Because of the sensitive data Salesforce holds, it’s crucial to prevent unauthorized access to your company’s account.  

This article covers how to restrict access to your organization's Salesforce account to specific IP addresses using Conditional Access in Entra ID. This is critical in reducing the risk of data exposure.  

Why it’s important to restrict Salesforce access by IP address

Salesforce often contains customer records, sales pipelines, contracts, financial details, support cases, and internal communications. If attacker credentials are compromised through phishing, password reuse, or malware, unrestricted access can allow attackers to log in from anywhere in the world.

By limiting access to approved IP addresses, organizations can reduce this risk by ensuring users can only access Salesforce from trusted environments.

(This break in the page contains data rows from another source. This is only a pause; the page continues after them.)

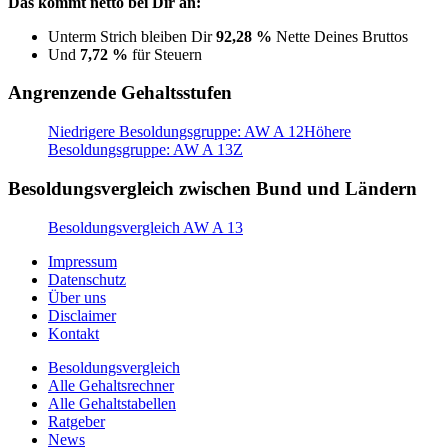
Das kommt netto bei Dir an:
Unterm Strich bleiben Dir
92,28 %
Nette Deines Bruttos
Und
7,72 %
für Steuern
Angrenzende Gehaltsstufen
Niedrigere Besoldungsgruppe: AW A 12
Höhere
Besoldungsgruppe: AW A 13Z
Besoldungsvergleich zwischen Bund und Ländern
Besoldungsvergleich AW A 13
Impressum
Datenschutz
Über uns
Disclaimer
Kontakt
Besoldungsvergleich
Alle Gehaltsrechner
Alle Gehaltstabellen
Ratgeber
News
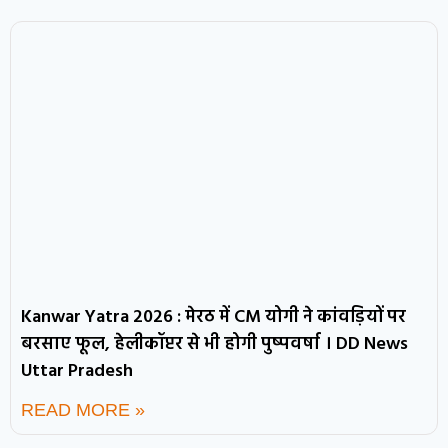
Kanwar Yatra 2026 : मेरठ में CM योगी ने कांवड़ियों पर
बरसाए फूल, हेलीकॉप्टर से भी होगी पुष्पवर्षा । DD News
Uttar Pradesh
READ MORE »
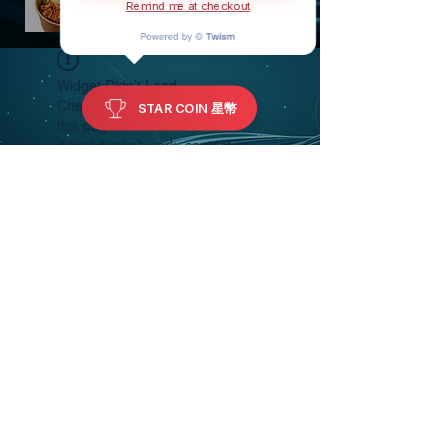
Remind me at checkout
Widget Didn’t Load
Check your internet and refresh
STAR COIN 星幣
this page.
If that doesn’t work, contact us.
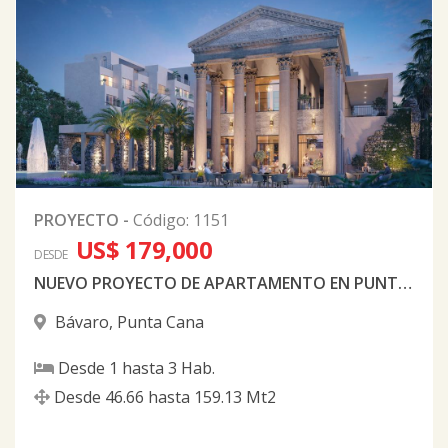
PROYECTO
-
Código
:
1151
US$ 179,000
DESDE
NUEVO PROYECTO DE APARTAMENTO EN PUNTA CANA
Bávaro
,
Punta Cana
Desde
1
hasta
3
Hab.
Desde
46.66
hasta
159.13
Mt2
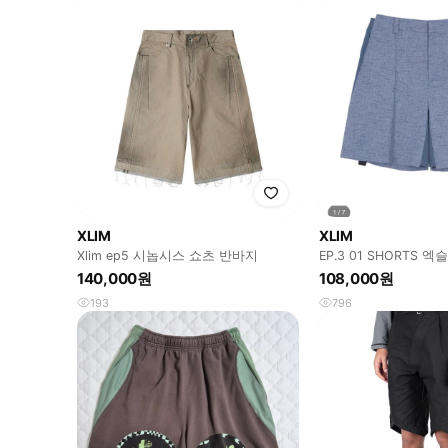
XLIM
XLIM
Xlim ep5 시놉시스 쇼츠 반바지
EP.3 01 SHORTS 
140,000원
108,000원
193
796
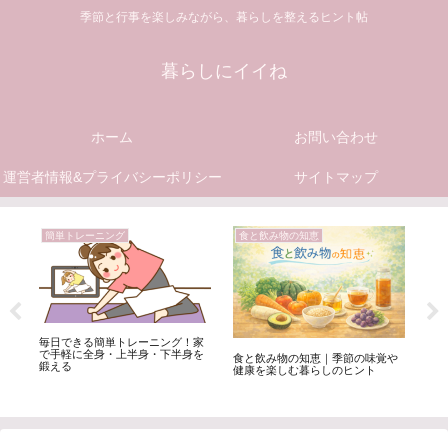
季節と行事を楽しみながら、暮らしを整えるヒント帖
暮らしにイイね
ホーム
お問い合わせ
運営者情報&プライバシーポリシー
サイトマップ
簡単トレーニング
食と飲み物の知恵
年
毎日できる簡単トレーニング！家
夏の
で手軽に全身・上半身・下半身を
月
、
食と飲み物の知恵｜季節の味覚や
鍛える
説
健康を楽しむ暮らしのヒント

Other key benefits include:

  • Limits exposure of CRM records, financial information, and proprietary business data.
  • IP restrictions add another layer of protection alongside MFA, role-based access, and Conditional Access policies.
  • Helps support compliance and regulatory requirements.
  • Limits exposure from unmanaged or insecure devices.

Step-by-step: How to restrict Salesforce access to specific IP addresses using Conditional Access

When Entra ID is configured as the identity provider for Salesforce via SAML SSO, Conditional Access policies are evaluated at sign-in time — allowing access to be blocked from any IP not on your approved list before a SAML assertion is issued to Salesforce.

The approach uses two components working together:

  • Named Locations: A saved list of trusted IP addresses or CIDR ranges defined in Entra ID.
  • Conditional Access policy: A policy that blocks Salesforce sign-ins originating from any IP not on the trusted list.

NOTE: Salesforce also has native IP restriction controls built into its platform, configurable at the org level and per user profile under Setup > Security Controls > Network Access. Entra ID Conditional Access and Salesforce native IP restrictions can be used together as complementary layers. This article covers the Entra ID approach. For full defense-in-depth, consider enabling both.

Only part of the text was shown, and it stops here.